Digital marketers ignored Snapchat for the best part of half a decade, instead opting to focus all their efforts and resources on the Big Three: Facebook, Twitter and Instagram. Their logic was simple: the social media networks that matter are the ones that provide revenue.
In 2015, aged 4, Snapchat was yet to post a single $ of revenue, let alone profit. By the same age Facebook had made $272,000,000; Twitter $45,000,000 and Instagram $1BILLION – the digital marketers had been proved right: there was no money to be made from vanishing photo messages.
One small issue. While the user figures of Instagram, Twitter and Facebook began to stagnate, Snapchat has been growing. Fast.
Latest figures predict Snapchat now has 150,000,000 active daily users, who tend to be younger than on the other channels and are far more engaged. E-Marketer predicts a 150% growth in Snapchat-ad sales in 2017, causing revenues for those 12 months alone to surpass $1BILLION.
This spike in financial returns is no coincidence, across 2016 and into the beginning of 2017 SNAP (the parent company of Snapchat) implemented a number of measures to monetise the app, ranging from heightened visibility for ads and greater flexibility of ad purchase options, through to enhanced quality controls on ad submissions and more practical back-office ad metrics.
So the question now is not whether companies should be utilising Snapchat, but HOW companies should utilise snapchat:
Programmed to appear the same as a user’s ‘snap’, these ads begin with an up to 10-second vertical, full screen video. Companies can then give Snapchat users the choice to swipe up and see more, just like they do elsewhere on Snapchat.
Swiping up reveals extended content e.g. a long-form video, article, app install ad, or mobile website.
This is an excellent way for companies to drive traffic through to their other channels – Snapchat claim ads on their platform deliver 5 times more engagements than equivalent ads on the Big Three social media channels.
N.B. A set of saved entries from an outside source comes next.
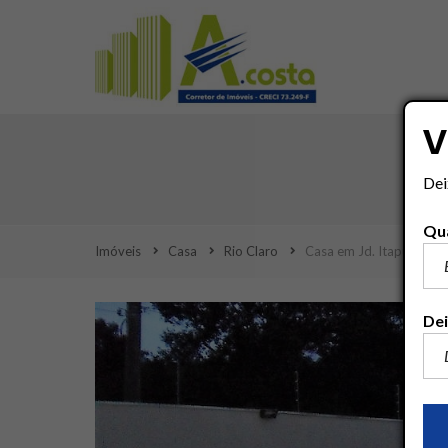
V
Dei
Qua
Imóveis
Casa
Rio Claro
Casa em Jd. Itapuã
Dei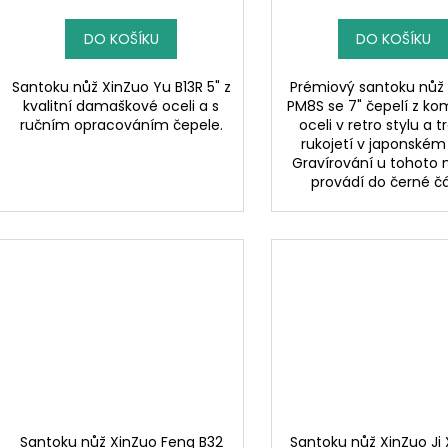
DO KOŠÍKU
DO KOŠÍKU
Santoku nůž XinZuo Yu B13R 5" z
Prémiový santoku nůž
kvalitní damaškové oceli a s
PM8S se 7" čepelí z ko
ručním opracováním čepele.
oceli v retro stylu a t
rukojetí v japonském 
Gravírování u tohoto 
provádí do černé čás
Santoku nůž XinZuo Feng B32
Santoku nůž XinZuo Ji 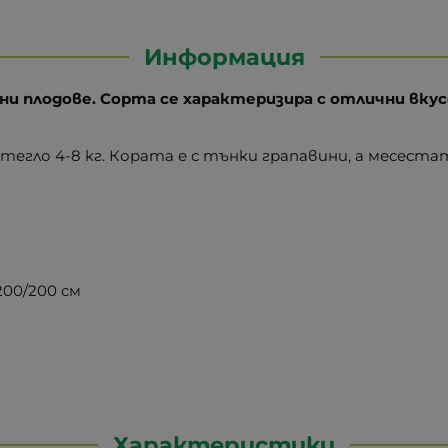
Информация
ни плодове. Сорта се характеризира с отлични вку
гло 4-8 кг. Кората е с тънки грапавини, а месестат
200/200 см
Характеристики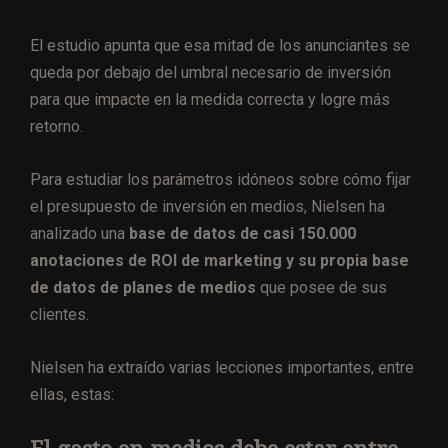
El estudio apunta que esa mitad de los anunciantes se
queda por debajo del umbral necesario de inversión
para que impacte en la medida correcta y logre más
retorno.
Para estudiar los parámetros idóneos sobre cómo fijar
el presupuesto de inversión en medios, Nielsen ha
analizado una
base de datos de casi 150.000
anotaciones de ROI de marketing y su propia base
de datos de planes de medios
que posee de sus
clientes.
Nielsen ha extraído varias lecciones importantes, entre
ellas, estas: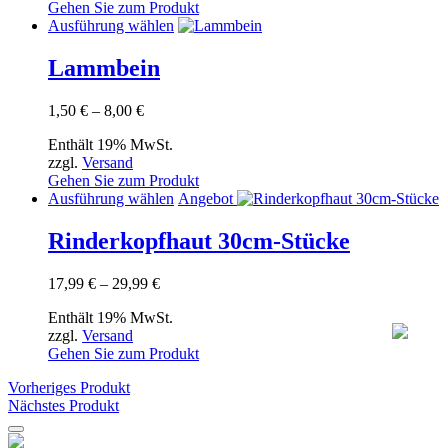
Gehen Sie zum Produkt
Dieses
Ausführung wählen
Produkt
weist
Lammbein
mehrere
Varianten
Preisspanne:
1,50
€
–
8,00
€
auf.
1,50 €
Die
Enthält 19% MwSt.
bis
Optionen
zzgl.
Versand
8,00 €
können
Gehen Sie zum Produkt
auf
Dieses
Ausführung wählen
Angebot
der
Produkt
Produktseite
weist
Rinderkopfhaut 30cm-Stücke
gewählt
mehrere
werden
Varianten
Preisspanne:
17,99
€
–
29,99
€
auf.
17,99 €
Die
Enthält 19% MwSt.
bis
Optionen
zzgl.
Versand
29,99 €
können
Gehen Sie zum Produkt
auf
der
Vorheriges Produkt
Produktseite
Nächstes Produkt
gewählt
werden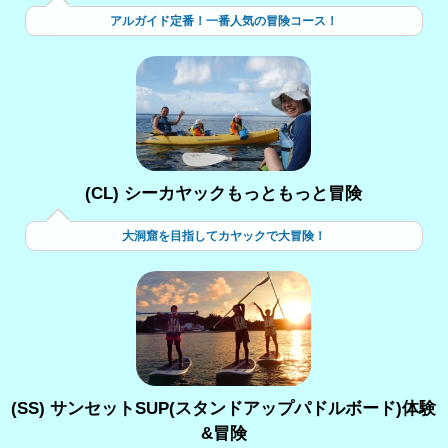
アルガイド定番！一番人気の冒険コース！
(CL) シーカヤックもっともっと冒険
大洞窟を目指してカヤックで大冒険！
(SS) サンセットSUP(スタンドアップパドルボード)体験
&冒険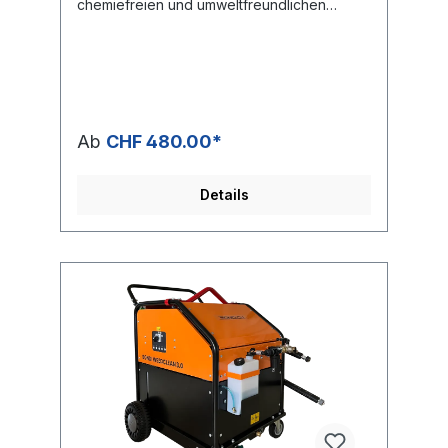
chemiefreien und umweltfreundlichen
Unkrautbeseitigung. Dank einfacher
Bedienung und robuster Bauweise ist die
Maschine ideal für Kommunen, Dienstleister
und private Anwender. Die starke
Akkueinheit ermöglicht bis zu 6,5 Stunden
Arbeitszeit, geschützt in einer stabilen Alu-
Box mit integrierter Ladeeinheit. Der 74 kW-
Ab
CHF 480.00*
Brenner erhitzt das Wasser konstant auf 99
°C bei 10 l/min, unterstützt von einer leisen,
selbstansaugenden Pumpe und
Details
automatischer Enthärterdosierung. Zur
Ausstattung gehören ein 600 l Tank, ein
stabiler VA-Rahmen, eine Automatikhaspel
mit 25 m Schlauch, Hitzeschutz sowie feste
Verzurrpunkte und Stapleraufnahme für
flexiblen Transport. Das eingebaute IME-
System reduziert Kalkablagerungen um bis
zu 80 %. Vorteile auf einen
Blick: Umweltfreundliche Unkrautbeseitigung
ohne Chemie Leistungsstarker Akku: ca. 6,5
h Arbeitszeit 99 °C heisses Wasser mit 10
l/min Durchfluss Vollautomatische
Enthärterdosierung & IME-
System Besonders leise, selbstansaugende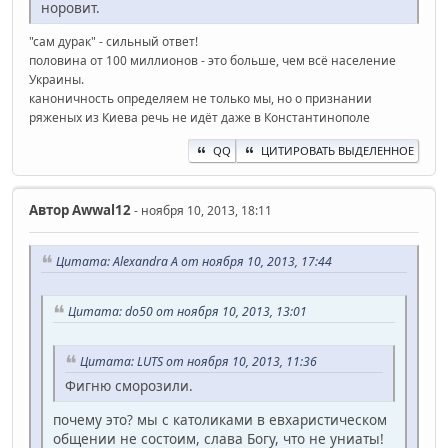
норовит.
"сам дурак" - сильный ответ!
половина от 100 миллионов - это больше, чем всё население
Украины.
каноничность определяем не только мы, но о признании
ряженых из Киева речь не идёт даже в Константинополе
QQ
ЦИТИРОВАТЬ ВЫДЕЛЕННОЕ
Автор
Awwal12
- ноября 10, 2013, 18:11
Цитата: Alexandra A от ноября 10, 2013, 17:44
Цитата: do50 от ноября 10, 2013, 13:01
Цитата: LUTS от ноября 10, 2013, 11:36
Фигню сморозили.
почему это? мы с католиками в евхаристическом
общении не состоим, слава Богу, что не униаты!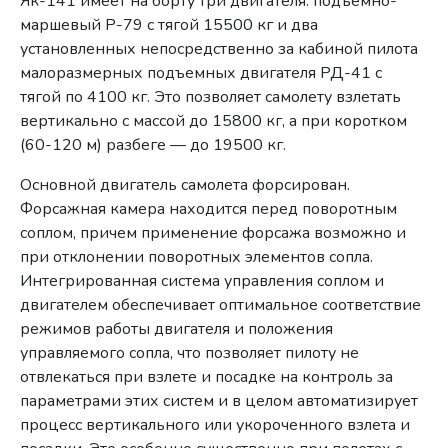
Як-141 имеет на борту три двигателя: подъемно-
маршевый Р-79 с тягой 15500 кг и два
установленных непосредственно за кабиной пилота
малоразмерных подъемных двигателя РД-41 с
тягой по 4100 кг. Это позволяет самолету взлетать
вертикально с массой до 15800 кг, а при коротком
(60-120 м) разбеге — до 19500 кг.
Основной двигатель самолета форсирован.
Форсажная камера находится перед поворотным
соплом, причем применение форсажа возможно и
при отклонении поворотных элементов сопла.
Интегрированная система управления соплом и
двигателем обеспечивает оптимальное соответствие
режимов работы двигателя и положения
управляемого сопла, что позволяет пилоту не
отвлекаться при взлете и посадке на контроль за
параметрами этих систем и в целом автоматизирует
процесс вертикального или укороченного взлета и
Exactly as they sound from their name, geofilters are bespoke filters companies can design in conjunction with Snapchat, to target users in a pre-defined geographic location.
This could be a town, a city, a stadium (e.g. for an event), or even a type of location (e.g. every shopping centre in the UK, or every library in France).
Geofilters uniquely allow companies to take part in the hundreds of millions of Snaps sent between users each day on Snapchat. In the US, a single National Sponsored Geofilter typically reaches 40% to 60% of daily Snapchat users (according to Snapchat).
3. Sponsoring a Lense
To activate Lenses, users press and hold on their faces. Some Lenses include prompts e.g ‘open your mouth’; ‘close one eye’ – to trigger an animation, adding a fun twist to the experience.
When users have used a Lense to create a ‘snap’ they are particularly pleased with, they can be shared in the same way as any other ‘snap’ – to individual users or posted onto their ‘Story’.
On average, Snapchatters play with a Sponsored Lens for 20 seconds.
Snapchat can be dismissed no longer, throughout 2016 the team at Snap worked hard to develop effective ways of monetising their primary product, Snapchat, now it is up to digital marketers and PRs to utilise these tools in order to reach one of the fastest growing cyber communities on the planet.